At Redwood Village I parked in the visitors’ lot and walked over to the double-winged building that housed the rec center, dining hall, administration offices, and clinic. Before I went to tell Cybil the news about Jocelyn Dunn and John Klinghurst, I wanted to check with Dr. Lengel on a couple of things: whether Dunn had teen on duty the night Archie Todd died, and whether a supply of the pink, 0.10 digitoxin pills was kept on hand at the clinic. The more information I had when I talked to Evan Patterson and then to the local authorities, the more likely it would lead to an immediate official investigation.
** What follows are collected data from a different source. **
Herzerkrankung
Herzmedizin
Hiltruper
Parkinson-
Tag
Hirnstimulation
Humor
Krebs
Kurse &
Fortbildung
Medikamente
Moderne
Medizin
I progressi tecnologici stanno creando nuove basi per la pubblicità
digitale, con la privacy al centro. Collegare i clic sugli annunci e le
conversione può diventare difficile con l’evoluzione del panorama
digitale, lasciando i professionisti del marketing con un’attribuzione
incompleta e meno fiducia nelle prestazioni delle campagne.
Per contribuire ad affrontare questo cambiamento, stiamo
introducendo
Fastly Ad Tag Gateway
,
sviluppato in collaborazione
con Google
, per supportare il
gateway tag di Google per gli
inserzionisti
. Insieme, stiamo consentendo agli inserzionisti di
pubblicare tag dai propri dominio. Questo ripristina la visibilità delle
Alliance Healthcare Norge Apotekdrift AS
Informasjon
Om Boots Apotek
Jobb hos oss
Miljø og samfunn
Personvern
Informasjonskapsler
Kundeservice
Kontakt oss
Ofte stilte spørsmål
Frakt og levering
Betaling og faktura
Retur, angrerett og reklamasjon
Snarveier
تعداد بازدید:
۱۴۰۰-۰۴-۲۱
But I didn’t get to talk to Lengel. Turned out this was one of his days off. And the physician on duty was out visiting a patient. The desk nurse was not Jocelyn Dunn, fortunately, though I learned Dunn was on the premises today. When I identified myself as a detective and the relative of a resident, the desk nurse consented to answer my question about the digitoxin. Affirmative. I didn’t ask the other question; there was not much chance she would check a past duty roster without permission. Let police investigators follow through on that one.

From the clinic I walked through the landscaped grounds to Cybil’s bungalow. The sun was out, but it was windy and cool; the only other people I saw were two elderly joggers in sweatsuits and a gardener making a lot of noise and fouling the air with a leaf-blower. Leaf blowers and back-up beepers are two of my pet peeves. Gross noise polluters, both, the intrusive kind that grate on your nerves after a while. If it were up to me, the inventors of both would be locked up in enclosed spaces with the things going nonstop until they either went deaf or admitted their sins and vowed to invent quieter replacements.

I walked faster, not that you can escape a racket like that on foot. And when I got to Cybil’s, I saw that the front door of her unit stood partway open. It gave me pause. The day was too chilly for open doors, and I happened to know that she had little tolerance for drafts or flies. I climbed the three steps, knocked and called out her name just as the leaf-blower went mercifully silent.